[[ Data shown, beginning ]]
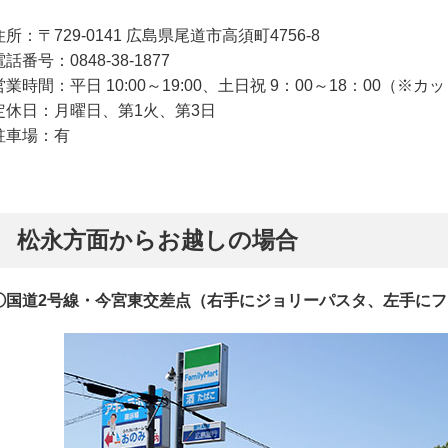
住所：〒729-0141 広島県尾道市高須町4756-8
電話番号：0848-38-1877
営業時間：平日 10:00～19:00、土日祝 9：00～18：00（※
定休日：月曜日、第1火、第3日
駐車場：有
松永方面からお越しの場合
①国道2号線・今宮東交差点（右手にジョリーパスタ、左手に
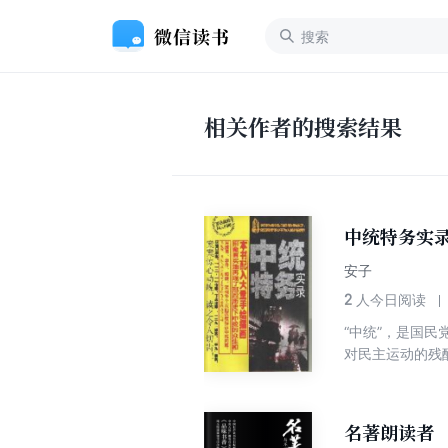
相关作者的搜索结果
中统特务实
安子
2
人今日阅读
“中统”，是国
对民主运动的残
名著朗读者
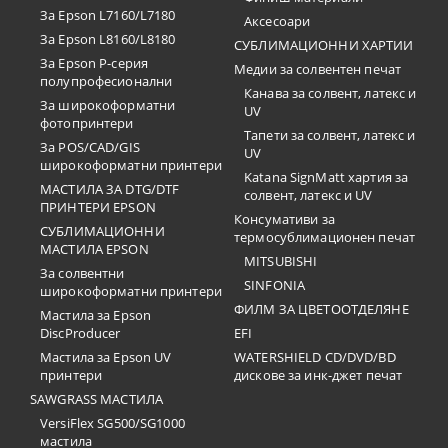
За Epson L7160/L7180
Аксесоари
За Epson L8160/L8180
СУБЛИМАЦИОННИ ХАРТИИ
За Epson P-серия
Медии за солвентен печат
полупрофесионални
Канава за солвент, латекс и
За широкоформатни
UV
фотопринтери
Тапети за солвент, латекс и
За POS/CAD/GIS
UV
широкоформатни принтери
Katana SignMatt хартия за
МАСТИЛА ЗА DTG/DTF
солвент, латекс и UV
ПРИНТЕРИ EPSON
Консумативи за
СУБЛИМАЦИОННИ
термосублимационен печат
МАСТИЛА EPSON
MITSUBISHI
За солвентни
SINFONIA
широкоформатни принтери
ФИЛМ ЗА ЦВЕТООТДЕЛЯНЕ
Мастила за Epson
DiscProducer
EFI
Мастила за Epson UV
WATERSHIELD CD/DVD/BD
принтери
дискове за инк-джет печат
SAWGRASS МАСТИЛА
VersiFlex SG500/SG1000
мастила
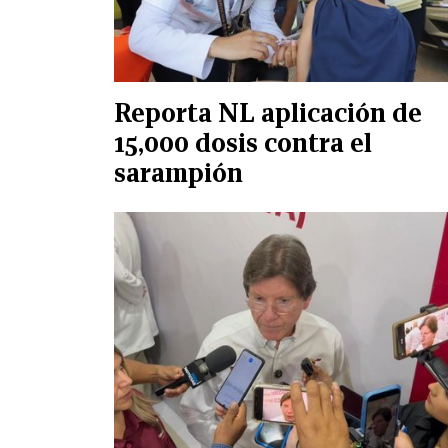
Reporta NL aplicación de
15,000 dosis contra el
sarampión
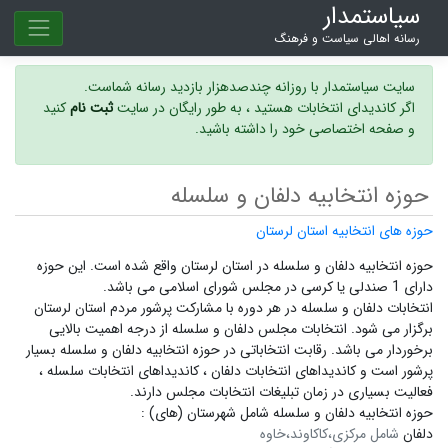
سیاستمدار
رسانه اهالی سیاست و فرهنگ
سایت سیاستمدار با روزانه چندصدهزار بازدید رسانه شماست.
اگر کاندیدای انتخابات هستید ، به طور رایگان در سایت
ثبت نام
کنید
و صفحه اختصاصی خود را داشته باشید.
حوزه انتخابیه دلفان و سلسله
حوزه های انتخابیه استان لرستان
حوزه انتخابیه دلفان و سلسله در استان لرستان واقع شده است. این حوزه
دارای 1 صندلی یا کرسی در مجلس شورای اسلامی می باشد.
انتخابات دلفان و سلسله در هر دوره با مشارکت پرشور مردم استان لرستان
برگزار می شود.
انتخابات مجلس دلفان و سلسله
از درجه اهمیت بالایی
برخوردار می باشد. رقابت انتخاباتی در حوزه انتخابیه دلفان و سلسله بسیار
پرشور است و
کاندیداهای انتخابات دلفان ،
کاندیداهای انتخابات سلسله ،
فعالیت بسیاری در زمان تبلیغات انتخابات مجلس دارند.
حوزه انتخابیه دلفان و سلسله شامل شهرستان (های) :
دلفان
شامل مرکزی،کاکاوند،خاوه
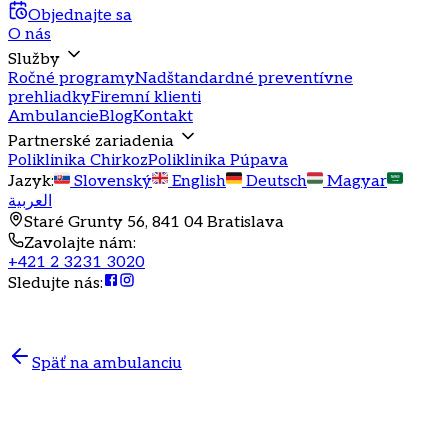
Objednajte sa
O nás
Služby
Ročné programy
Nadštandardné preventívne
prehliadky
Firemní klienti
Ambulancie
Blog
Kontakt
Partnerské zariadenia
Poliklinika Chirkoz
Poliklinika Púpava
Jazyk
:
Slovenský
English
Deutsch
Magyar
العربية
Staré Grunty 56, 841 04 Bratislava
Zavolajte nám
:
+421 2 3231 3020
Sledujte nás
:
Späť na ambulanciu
[[ Data shown, end ]]
What to do: Print exactly the lines running from the start of the entries above to the line with "حوزه انتخابیه دلفان و سلسله در", both included; leave out any pictures.

Exercise solution:
住所：〒729-0141 広島県尾道市高須町4756-8
電話番号：0848-38-1877
営業時間：平日 10:00～19:00、土日祝 9：00～18：00（※
定休日：月曜日、第1火、第3日
駐車場：有
松永方面からお越しの場合
①国道2号線・今宮東交差点（右手にジョリーパスタ、左手に
相关作者的搜索结果
中统特务实
安子
2
人今日阅读
“中统”，是国
对民主运动的残
名著朗读者
За Epson L7160/L7180
Аксесоари
За Epson L8160/L8180
СУБЛИМАЦИОННИ ХАРТИИ
За Epson P-серия
Медии за солвентен печат
полупрофесионални
Канава за солвент, латекс и
За широкоформатни
UV
фотопринтери
Тапети за солвент, латекс и
За POS/CAD/GIS
UV
широкоформатни принтери
Katana SignMatt хартия за
МАСТИЛА ЗА DTG/DTF
солвент, латекс и UV
ПРИНТЕРИ EPSON
Консумативи за
СУБЛИМАЦИОННИ
термосублимационен печат
МАСТИЛА EPSON
MITSUBISHI
За солвентни
SINFONIA
широкоформатни принтери
ФИЛМ ЗА ЦВЕТООТДЕЛЯНЕ
Мастила за Epson
DiscProducer
EFI
Мастила за Epson UV
WATERSHIELD CD/DVD/BD
принтери
дискове за инк-джет печат
SAWGRASS МАСТИЛА
VersiFlex SG500/SG1000
мастила
Reporta NL aplicación de
15,000 dosis contra el
sarampión
سیاستمدار
رسانه اهالی سیاست و فرهنگ
سایت سیاستمدار با روزانه چندصدهزار بازدید رسانه شماست.
اگر کاندیدای انتخابات هستید ، به طور رایگان در سایت
ثبت نام
کنید
و صفحه اختصاصی خود را داشته باشید.
حوزه انتخابیه دلفان و سلسله
حوزه های انتخابیه استان لرستان
حوزه انتخابیه دلفان و سلسله در استان لرستان واقع شده است. این حوزه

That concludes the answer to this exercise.